C/ Natalie Portman, Hollywood actress and director
The aim of Holocaust education tends to be an insider Jewish debate. Should we teach it as a unique event or as part of a continuum of atrocity? Does “never again” apply only to the Jews, or is it a universal maxim? What is the relationship between the Shoa and the establishment of the State of Israel?
That we’re talking about it at this moment is a credit to an unusual Hollywood star — unusual in the sense that Natalie Portman is not only Israeli-born, but thinks deeply enough about her Judaism to utter the second quote above. It came in an interview with the UK magazine The Independent about her forthcoming adaptation of Amos Oz’s magisterial memoir A Tale of Love and Darkness, about growing up amid Israel’s fight for independence.
Her comments seem to have flowed from a discussion of Israeli politics, and especially her criticism of Israeli Prime Minister Benjamin Netanyahu. The great-granddaughter of Holocaust victims, and a product of Jewish day schools in the United States, the Jerusalem-born Portman ventured that Jewish schools teach a version of the Holocaust that distorts the reality of Jewish life today. “Sometimes [Holocaust education] can be subverted to fear-mongering and like ‘Another Holocaust is going to happen,’” said Portman.

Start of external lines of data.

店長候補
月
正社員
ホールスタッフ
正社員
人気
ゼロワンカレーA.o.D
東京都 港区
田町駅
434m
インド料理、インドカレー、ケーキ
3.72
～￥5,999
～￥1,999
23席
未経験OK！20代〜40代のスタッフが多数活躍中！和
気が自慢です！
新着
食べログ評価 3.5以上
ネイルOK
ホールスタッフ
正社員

And she worries that teaching the Holocaust as a unique event leaves Jewish students unprepared to acknowledge other atrocities. “We need to, of course, be aware that hatred exists, anti-Semitism exists against all sorts of people,” she said. “I don’t mean to make false equivalences; we need [Holocaust education] to serve as something that makes us empathetic to people rather than paranoid.”
Critics pounced. B’nai B’rith issued a statement saying it was “disappointed” with Portman for “questioning the prominence of Holocaust education within a Jewish education.” Colette Avital, the chairwoman of the Center of Organizations of Holocaust Survivors in Israel, agreed that “the education we give our children should not encourage a continuous sense of being the eternal victims.” However, she lectured, “Natalie should understand that the Holocaust which befell us cannot be compared to other tragedies — our empathy notwithstanding.”

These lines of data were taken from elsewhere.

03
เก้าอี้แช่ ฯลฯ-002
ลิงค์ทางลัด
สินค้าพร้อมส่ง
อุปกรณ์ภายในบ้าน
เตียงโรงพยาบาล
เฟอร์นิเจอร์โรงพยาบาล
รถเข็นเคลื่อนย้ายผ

And Efraim Zuroff, of the Simon Wiesenthal Center’s Jerusalem office, sniffed that Portman’s “success in the movie world does not turn her into an expert in history or on genocide.”
Portman wasn’t presenting herself as an expert in history, but as a witness to her own Jewish education. While it is essential to defend the uniqueness of the Shoa, it is folly to ignore the voice and experience of someone who attended our Jewish schools.

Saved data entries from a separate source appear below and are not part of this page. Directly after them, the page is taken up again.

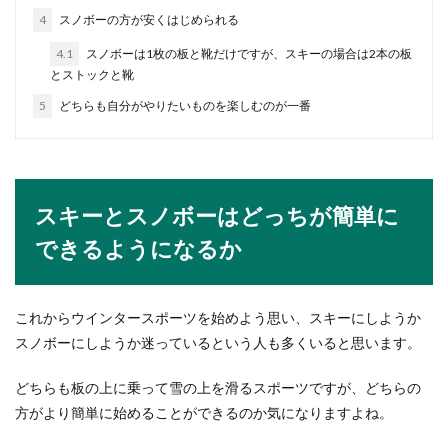
体型の変化が気になり、ジムに通う女性も多いで
4
スノボーの方が安くはじめられる
すよね。しかし、初めてジムを利用する時には、
どんな物を持...
4.1
スノボーは1枚の板と靴だけですが、スキーの場合は2本の板
とストックと靴
5
どちらも自分がやりたいものを楽しむのが一番
イベントに出るために仕事を休む時に
使える言い訳と注意点
イベントに出るという理由で仕事を休むのはなん
スキーとスノボーはどっちが簡単に
だか恥ずかしい、言いにくいという事もあるでし
ょう。...
できるようになるか
これからウインタースポーツを始めよう思い、スキーにしようか
ダンスの上達期間と効率的なコツコツ
スノボーにしようか迷っているという人も多くいると思います。
練習で上達スピードもアップ
どちらも板の上に乗って雪の上を滑るスポーツですが、どちらの
ダンスが上達する期間とは一般的にどれくらいな
方がより簡単に始めることができるのか気になりますよね。
のでしょうか？ダンスを始めたばかりだと、いつ
になったら人...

I know how hard schools strive to teach the horrors of Jewish history without squashing their students’ sense of Jewish joy and possibility, and how they try to instill hope without insulting the survivors who are still with us today.
And yet, it is not uncommon for supplementary and day school students to complain about “too much Holocaust.” I’ve heard from students — hell, my own kids — who’ve grown numb to the Shoa through sheer repetition.
They don’t disparage its victims or discount its importance, but bristle at an education that stakes the Jewish future on the sufferings of the past.
Menachem Rosensaft, general counsel of the World Jewish Congress, reminds Portman that the Shoa is the “ultimate consequence of bigotry and hatred as official public policy combined with international indifference and inaction.” But, in the same Jerusalem Post interview, he agrees that the Holocaust must be a proportionate part of Jewish education, as should “the plight of others generally.”
Portman isn’t the first to ask about the Holocaust and communal priorities. Michael Oren, the author of the first quote above, frets in his memoir that the emphasis on Holocaust commemoration comes at the expense of Zionist passion.Yossi Sarid is among those in Israel, especially on the Left, who charge that the Right exploits the Holocaust in service of a hawkish political agenda.
That doesn’t make Oren, Sarid, or Portman right, but it does suggest that we should be able to talk about the Shoa and Jewish identity without being patronized or dismissed.